None of it mattered.

“We didn’t give them much,’’ said coach Claude Julien. “We didn’t give them many shots. But at the end of the night, you lose a hockey game. So you can’t be happy with that.’’

It was not the best night for Tuukka Rask. Before Columbus’s first goal, Rask thought the puck had left the zone before Lucas Sedlak pulled it back and fired it on net. So when Scott Hartnell, slow to exit the zone after taking a wallop from Dominic Moore, was stationed in front of the net to whack at the puck, Rask thought the play was dead. Instead, at 3:02, the Jackets had grabbed a 1-0 lead.

“That first goal, I heard a whistle there and I quit on the rebound because I thought it was an offside,’’ Rask said. “That’s on me. That obviously shouldn’t happen.’’

In the third, even though Columbus was on the power play, Rask thought he had sealed off the strong-side post when Foligno pulled the puck toward the net. His lead pad was flush to the ice. Rask dropped his glove down to cover the opening above his pad. He leaned his left shoulder into the post. But somehow, after stopping Foligno’s first shot, Rask felt the puck roll over his left skate and into the net for the winner.

“The seal I chose to do there, I had it and the puck just goes through,’’ Rask said. “I think it just went over my skate there. Little gap there, so I’ve got to look at that. Frustrating the winning goal’s like that. But it happens.’’

Rask, however, had little help from his teammates in blunting Columbus’s first-period flurry. The Bruins killed off a Brandon Carlo holding penalty. But 11 seconds after Carlo left the box, the Bruins remained caught in their zone. Seth Jones stepped into a Scott Hartnell pass and hammered a short-range one-timer over Rask’s right shoulder at 8:48.

Less than a minute later, while the Bruins tried to clear the zone, the puck clanged off Spooner and back into Columbus’s possession. Rask stopped Matt Calvert’s first shot. But nobody cleared the rebound and Calvert drained his second attempt at 9:39, giving Columbus a 3-0 lead and setting off another howitzer from the Nationwide Arena cannon.

“For some reason, we were playing at the end of our sticks,’’ Julien said. “We weren’t engaged in the game physically. It’s almost like once they got that jolt, it kind of got them going. Once we started playing the game, we realized how good we could be against this hockey club.’’

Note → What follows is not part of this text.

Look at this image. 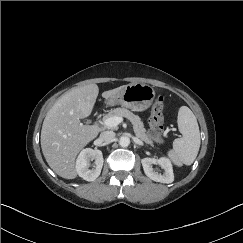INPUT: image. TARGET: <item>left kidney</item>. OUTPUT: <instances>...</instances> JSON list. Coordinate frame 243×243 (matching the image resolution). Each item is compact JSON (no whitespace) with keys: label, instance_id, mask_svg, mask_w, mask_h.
Wrapping results in <instances>:
<instances>
[{"label":"left kidney","instance_id":"5707ae66","mask_svg":"<svg viewBox=\"0 0 243 243\" xmlns=\"http://www.w3.org/2000/svg\"><path fill=\"white\" fill-rule=\"evenodd\" d=\"M145 174L153 181L161 183H172L174 174L172 164L168 158L162 157L160 159L144 158L141 160ZM153 164H158L164 169V174H159L152 168Z\"/></svg>","mask_w":243,"mask_h":243}]
</instances>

The second line started the rally. After strong wall work by Spooner and Krejci, Backes received his center’s dish and snapped a steamer over Bobrovsky at 11:05 of the first. Fifty-five seconds later, Austin Czarnik shoveled in a short-range shot, making it a 3-2 game.

The No. 2 line tied the game at 18:26 of the second. Backes gained the zone with speed and dropped a pass to Spooner. Bobrovsky stopped Spooner’s shot, but Krejci put in the rebound, tying the game at 3-3.

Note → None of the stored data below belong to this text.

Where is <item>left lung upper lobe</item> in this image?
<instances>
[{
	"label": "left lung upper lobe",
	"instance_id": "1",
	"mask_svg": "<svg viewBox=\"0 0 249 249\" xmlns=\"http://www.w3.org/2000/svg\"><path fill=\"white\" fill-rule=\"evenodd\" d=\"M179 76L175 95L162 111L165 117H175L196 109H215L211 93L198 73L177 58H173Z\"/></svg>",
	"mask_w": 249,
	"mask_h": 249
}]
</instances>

Outside of the first 10 minutes, all three second-line forwards skated well. The break looked like it made the biggest difference for Krejci and Backes, who have appeared heavy-legged at times.

“David was really good to start with,’’ Julien said of Krejci. “I thought David was skating well to make things happen. I thought David Backes also seemed to have some good jump tonight. Spoons, after that first 10 minutes, where I thought he wasn’t there, he started playing. When he started playing, that line became a real good line for us.’’

But while the Jackets’ league-leading power play punched through, the Bruins didn’t produce on theirs. The Bruins went 0 for 3, including twice in the third following penalties to Cam Atkinson and Jones. Columbus has converted 27.1 percent of its man-advantage opportunities. The Bruins have scored on only 13.5 percent of theirs. It’s one reason the Bruins limped out of Columbus with no points.